The answer must be one number: how many lines in the records below contain the word "konto".

_INPUT:_
- - -

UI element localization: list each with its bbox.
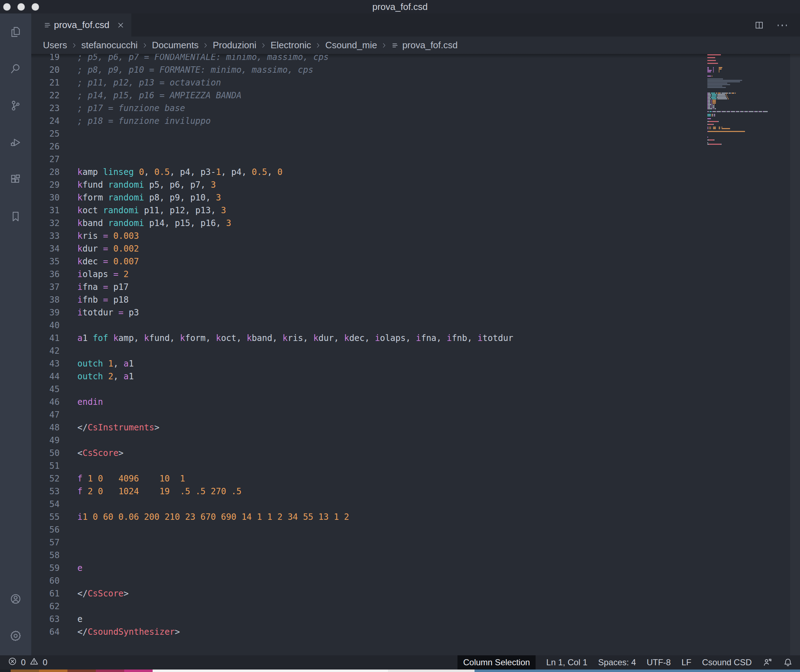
- code-line[interactable]: 56: [31, 523, 800, 536]
- close-icon[interactable]: [116, 21, 125, 29]
- code-line[interactable]: 48</CsInstruments>: [31, 421, 800, 434]
- code-text[interactable]: outch 1, a1: [77, 357, 134, 370]
- code-text[interactable]: outch 2, a1: [77, 370, 134, 383]
- code-text[interactable]: f 1 0 4096 10 1: [77, 472, 185, 485]
- code-line[interactable]: 58: [31, 549, 800, 562]
- warning-icon[interactable]: [29, 657, 39, 668]
- code-line[interactable]: 40: [31, 319, 800, 332]
- code-line[interactable]: 63e: [31, 613, 800, 626]
- status-item[interactable]: Csound CSD: [702, 658, 752, 667]
- activity-bar-item-bookmark[interactable]: [0, 210, 31, 222]
- live-share-icon[interactable]: [762, 658, 772, 667]
- breadcrumb-items[interactable]: UsersstefanocucchiDocumentsProduzioniEle…: [43, 37, 457, 54]
- code-line[interactable]: 47: [31, 408, 800, 421]
- code-line[interactable]: 49: [31, 434, 800, 447]
- code-line[interactable]: 25: [31, 127, 800, 140]
- code-line[interactable]: 46endin: [31, 395, 800, 408]
- code-line[interactable]: 57: [31, 536, 800, 549]
- code-line[interactable]: 23; p17 = funzione base: [31, 102, 800, 115]
- code-line[interactable]: 53f 2 0 1024 19 .5 .5 270 .5: [31, 485, 800, 498]
- code-line[interactable]: 37ifna = p17: [31, 281, 800, 293]
- status-item[interactable]: UTF-8: [647, 658, 671, 667]
- activity-bar-item-gear[interactable]: [0, 630, 31, 642]
- bell-icon[interactable]: [783, 658, 793, 667]
- code-line[interactable]: 24; p18 = funzione inviluppo: [31, 115, 800, 127]
- code-text[interactable]: a1 fof kamp, kfund, kform, koct, kband, …: [77, 332, 513, 344]
- code-line[interactable]: 34kdur = 0.002: [31, 242, 800, 255]
- code-line[interactable]: 19; p5, p6, p7 = FONDAMENTALE: minimo, m…: [31, 54, 800, 64]
- code-text[interactable]: </CsScore>: [77, 587, 129, 600]
- code-line[interactable]: 30kform randomi p8, p9, p10, 3: [31, 191, 800, 204]
- more-actions-icon[interactable]: [778, 21, 787, 30]
- code-text[interactable]: kdec = 0.007: [77, 255, 139, 268]
- breadcrumb-item[interactable]: Electronic: [271, 40, 311, 51]
- code-line[interactable]: 38ifnb = p18: [31, 293, 800, 306]
- code-text[interactable]: e: [77, 613, 82, 626]
- code-line[interactable]: 39itotdur = p3: [31, 306, 800, 319]
- code-line[interactable]: 26: [31, 140, 800, 153]
- code-text[interactable]: ; p14, p15, p16 = AMPIEZZA BANDA: [77, 89, 241, 102]
- error-icon[interactable]: [8, 657, 17, 668]
- breadcrumb[interactable]: UsersstefanocucchiDocumentsProduzioniEle…: [31, 37, 800, 54]
- code-text[interactable]: f 2 0 1024 19 .5 .5 270 .5: [77, 485, 241, 498]
- code-text[interactable]: <CsScore>: [77, 447, 123, 459]
- code-text[interactable]: itotdur = p3: [77, 306, 139, 319]
- code-text[interactable]: ; p17 = funzione base: [77, 102, 185, 115]
- activity-bar[interactable]: [0, 13, 31, 655]
- code-line[interactable]: 61</CsScore>: [31, 587, 800, 600]
- code-line[interactable]: 42: [31, 344, 800, 357]
- code-line[interactable]: 44outch 2, a1: [31, 370, 800, 383]
- activity-bar-item-account[interactable]: [0, 593, 31, 605]
- breadcrumb-item[interactable]: Users: [43, 40, 67, 51]
- code-line[interactable]: 31koct randomi p11, p12, p13, 3: [31, 204, 800, 217]
- code-line[interactable]: 55i1 0 60 0.06 200 210 23 670 690 14 1 1…: [31, 510, 800, 523]
- code-text[interactable]: i1 0 60 0.06 200 210 23 670 690 14 1 1 2…: [77, 510, 349, 523]
- status-item[interactable]: Column Selection: [457, 655, 535, 669]
- code-line[interactable]: 35kdec = 0.007: [31, 255, 800, 268]
- code-line[interactable]: 27: [31, 153, 800, 166]
- editor-tab[interactable]: prova_fof.csd: [31, 13, 131, 37]
- minimap[interactable]: [707, 54, 778, 196]
- status-item[interactable]: Spaces: 4: [598, 658, 636, 667]
- breadcrumb-item[interactable]: Produzioni: [213, 40, 256, 51]
- code-line[interactable]: 50<CsScore>: [31, 447, 800, 459]
- code-text[interactable]: koct randomi p11, p12, p13, 3: [77, 204, 226, 217]
- code-text[interactable]: endin: [77, 395, 103, 408]
- code-text[interactable]: kdur = 0.002: [77, 242, 139, 255]
- status-item[interactable]: LF: [681, 658, 691, 667]
- breadcrumb-item[interactable]: Csound_mie: [325, 40, 377, 51]
- code-line[interactable]: 45: [31, 383, 800, 395]
- code-line[interactable]: 36iolaps = 2: [31, 268, 800, 281]
- code-text[interactable]: kfund randomi p5, p6, p7, 3: [77, 178, 216, 191]
- activity-bar-item-run-debug[interactable]: [0, 137, 31, 149]
- code-line[interactable]: 33kris = 0.003: [31, 230, 800, 242]
- code-line[interactable]: 28kamp linseg 0, 0.5, p4, p3-1, p4, 0.5,…: [31, 166, 800, 178]
- code-text[interactable]: iolaps = 2: [77, 268, 129, 281]
- breadcrumb-item[interactable]: Documents: [152, 40, 199, 51]
- code-text[interactable]: </CsInstruments>: [77, 421, 159, 434]
- split-editor-icon[interactable]: [755, 21, 764, 30]
- problems-status[interactable]: 00: [8, 655, 48, 669]
- code-line[interactable]: 43outch 1, a1: [31, 357, 800, 370]
- code-line[interactable]: 22; p14, p15, p16 = AMPIEZZA BANDA: [31, 89, 800, 102]
- code-line[interactable]: 21; p11, p12, p13 = octavation: [31, 76, 800, 89]
- activity-bar-item-search[interactable]: [0, 63, 31, 75]
- status-item[interactable]: Ln 1, Col 1: [546, 658, 587, 667]
- code-line[interactable]: 64</CsoundSynthesizer>: [31, 626, 800, 638]
- code-text[interactable]: kris = 0.003: [77, 230, 139, 242]
- code-text[interactable]: ifna = p17: [77, 281, 129, 293]
- breadcrumb-item[interactable]: prova_fof.csd: [402, 40, 457, 51]
- code-text[interactable]: </CsoundSynthesizer>: [77, 626, 180, 638]
- code-text[interactable]: ifnb = p18: [77, 293, 129, 306]
- code-line[interactable]: 60: [31, 574, 800, 587]
- code-text[interactable]: kform randomi p8, p9, p10, 3: [77, 191, 221, 204]
- code-line[interactable]: 20; p8, p9, p10 = FORMANTE: minimo, mass…: [31, 64, 800, 76]
- code-text[interactable]: kband randomi p14, p15, p16, 3: [77, 217, 231, 230]
- editor[interactable]: 19; p5, p6, p7 = FONDAMENTALE: minimo, m…: [31, 54, 800, 655]
- code-text[interactable]: ; p5, p6, p7 = FONDAMENTALE: minimo, mas…: [77, 54, 329, 64]
- code-line[interactable]: 41a1 fof kamp, kfund, kform, koct, kband…: [31, 332, 800, 344]
- code-text[interactable]: ; p8, p9, p10 = FORMANTE: minimo, massim…: [77, 64, 313, 76]
- code-line[interactable]: 59e: [31, 562, 800, 574]
- code-line[interactable]: 62: [31, 600, 800, 613]
- code-text[interactable]: kamp linseg 0, 0.5, p4, p3-1, p4, 0.5, 0: [77, 166, 282, 178]
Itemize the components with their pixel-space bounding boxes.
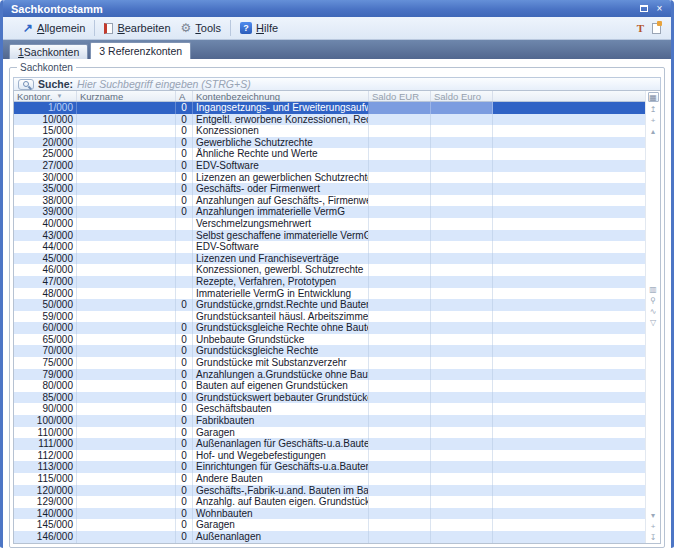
cell-saldo_euro: [431, 264, 493, 276]
menu-hilfe[interactable]: ?Hilfe: [235, 20, 283, 36]
cell-konto: 48/000: [14, 288, 77, 300]
table-row[interactable]: 111/0000Außenanlagen für Geschäfts-u.a.B…: [14, 438, 645, 450]
cell-saldo_eur: [369, 461, 431, 473]
table-row[interactable]: 46/000Konzessionen, gewerbl. Schutzrecht…: [14, 264, 645, 276]
column-header-kurzname[interactable]: Kurzname: [77, 91, 176, 101]
cell-konto: 145/000: [14, 519, 77, 531]
cell-a: 0: [176, 438, 193, 450]
cell-filler: [493, 403, 645, 415]
column-header-konto[interactable]: Kontonr.▼: [14, 91, 77, 101]
search-button[interactable]: [18, 79, 34, 90]
table-row[interactable]: 75/0000Grundstücke mit Substanzverzehr: [14, 357, 645, 369]
table-row[interactable]: 70/0000Grundstücksgleiche Rechte: [14, 345, 645, 357]
columns-icon[interactable]: ▥: [647, 286, 659, 294]
table-row[interactable]: 90/0000Geschäftsbauten: [14, 403, 645, 415]
cell-saldo_eur: [369, 195, 431, 207]
cell-kurzname: [77, 160, 176, 172]
arrow-up-right-icon: ↗: [23, 23, 33, 33]
table-row[interactable]: 115/0000Andere Bauten: [14, 473, 645, 485]
table-row[interactable]: 10/0000Entgeltl. erworbene Konzessionen,…: [14, 114, 645, 126]
table-row[interactable]: 145/0000Garagen: [14, 519, 645, 531]
cell-bez: EDV-Software: [193, 160, 369, 172]
cell-a: 0: [176, 345, 193, 357]
menu-allgemein[interactable]: ↗Allgemein: [18, 20, 90, 36]
cell-a: 0: [176, 392, 193, 404]
cell-saldo_euro: [431, 206, 493, 218]
cell-konto: 112/000: [14, 450, 77, 462]
table-row[interactable]: 50/0000Grundstücke,grndst.Rechte und Bau…: [14, 299, 645, 311]
table-row[interactable]: 140/0000Wohnbauten: [14, 508, 645, 520]
pin-icon[interactable]: T: [637, 22, 644, 34]
table-row[interactable]: 59/000Grundstücksanteil häusl. Arbeitszi…: [14, 311, 645, 323]
table-row[interactable]: 146/0000Außenanlagen: [14, 531, 645, 543]
table-row[interactable]: 25/0000Ähnliche Rechte und Werte: [14, 148, 645, 160]
column-header-a[interactable]: A: [176, 91, 193, 101]
notes-icon[interactable]: [652, 23, 661, 34]
cell-bez: Grundstückswert bebauter Grundstücke: [193, 392, 369, 404]
tab-3-referenzkonten[interactable]: 3 Referenzkonten: [90, 42, 191, 59]
tab-1-sachkonten[interactable]: 1 Sachkonten: [9, 44, 88, 59]
cell-kurzname: [77, 473, 176, 485]
toolbar: ↗AllgemeinBearbeiten⚙Tools?Hilfe T: [3, 17, 671, 40]
table-row[interactable]: 15/0000Konzessionen: [14, 125, 645, 137]
table-row[interactable]: 20/0000Gewerbliche Schutzrechte: [14, 137, 645, 149]
cell-bez: Konzessionen: [193, 125, 369, 137]
table-row[interactable]: 39/0000Anzahlungen immaterielle VermG: [14, 206, 645, 218]
restore-button[interactable]: [637, 3, 650, 15]
table-row[interactable]: 27/0000EDV-Software: [14, 160, 645, 172]
menu-bearbeiten[interactable]: Bearbeiten: [99, 20, 175, 36]
chart-icon[interactable]: ∿: [647, 308, 659, 316]
table-row[interactable]: 85/0000Grundstückswert bebauter Grundstü…: [14, 392, 645, 404]
scroll-down-icon[interactable]: ▾: [647, 512, 659, 520]
scroll-position-icon[interactable]: +: [647, 117, 659, 125]
table-row[interactable]: 1/0000Ingangsetzungs- und Erweiterungsau…: [14, 102, 645, 114]
table-row[interactable]: 110/0000Garagen: [14, 427, 645, 439]
cell-filler: [493, 195, 645, 207]
table-row[interactable]: 48/000Immaterielle VermG in Entwicklung: [14, 288, 645, 300]
table-row[interactable]: 65/0000Unbebaute Grundstücke: [14, 334, 645, 346]
gear-icon: ⚙: [181, 23, 192, 34]
column-chooser-icon[interactable]: ▦: [648, 92, 659, 102]
search-input[interactable]: [77, 78, 656, 90]
scroll-position2-icon[interactable]: +: [647, 523, 659, 531]
close-button[interactable]: ×: [653, 3, 666, 15]
cell-bez: Grundstücksgleiche Rechte: [193, 345, 369, 357]
cell-kurzname: [77, 288, 176, 300]
table-row[interactable]: 129/0000Anzahlg. auf Bauten eigen. Grund…: [14, 496, 645, 508]
cell-saldo_eur: [369, 322, 431, 334]
zoom-icon[interactable]: ⚲: [647, 297, 659, 305]
notebook-icon: [104, 23, 113, 34]
column-header-saldo_eur[interactable]: Saldo EUR: [369, 91, 431, 101]
table-row[interactable]: 120/0000Geschäfts-,Fabrik-u.and. Bauten …: [14, 485, 645, 497]
cell-konto: 111/000: [14, 438, 77, 450]
scroll-up-icon[interactable]: ▴: [647, 128, 659, 136]
cell-filler: [493, 311, 645, 323]
cell-a: 0: [176, 380, 193, 392]
table-row[interactable]: 45/000Lizenzen und Franchiseverträge: [14, 253, 645, 265]
cell-konto: 90/000: [14, 403, 77, 415]
scroll-last-icon[interactable]: ↧: [647, 534, 659, 542]
column-header-bez[interactable]: Kontenbezeichnung: [193, 91, 369, 101]
cell-saldo_eur: [369, 334, 431, 346]
table-row[interactable]: 60/0000Grundstücksgleiche Rechte ohne Ba…: [14, 322, 645, 334]
table-row[interactable]: 30/0000Lizenzen an gewerblichen Schutzre…: [14, 172, 645, 184]
table-row[interactable]: 113/0000Einrichtungen für Geschäfts-u.a.…: [14, 461, 645, 473]
table-row[interactable]: 80/0000Bauten auf eigenen Grundstücken: [14, 380, 645, 392]
table-row[interactable]: 100/0000Fabrikbauten: [14, 415, 645, 427]
table-row[interactable]: 79/0000Anzahlungen a.Grundstücke ohne Ba…: [14, 369, 645, 381]
cell-saldo_euro: [431, 114, 493, 126]
cell-a: [176, 276, 193, 288]
table-row[interactable]: 38/0000Anzahlungen auf Geschäfts-, Firme…: [14, 195, 645, 207]
table-row[interactable]: 47/000Rezepte, Verfahren, Prototypen: [14, 276, 645, 288]
cell-kurzname: [77, 241, 176, 253]
cell-saldo_euro: [431, 380, 493, 392]
table-row[interactable]: 44/000EDV-Software: [14, 241, 645, 253]
menu-tools[interactable]: ⚙Tools: [176, 20, 226, 36]
table-row[interactable]: 43/000Selbst geschaffene immaterielle Ve…: [14, 230, 645, 242]
filter-icon[interactable]: ▽: [647, 319, 659, 327]
table-row[interactable]: 35/0000Geschäfts- oder Firmenwert: [14, 183, 645, 195]
table-row[interactable]: 40/000Verschmelzungsmehrwert: [14, 218, 645, 230]
scroll-first-icon[interactable]: ↥: [647, 106, 659, 114]
table-row[interactable]: 112/0000Hof- und Wegebefestigungen: [14, 450, 645, 462]
column-header-saldo_euro[interactable]: Saldo Euro: [431, 91, 493, 101]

- - -

_ANSWER TO THIS PROBLEM:_ 6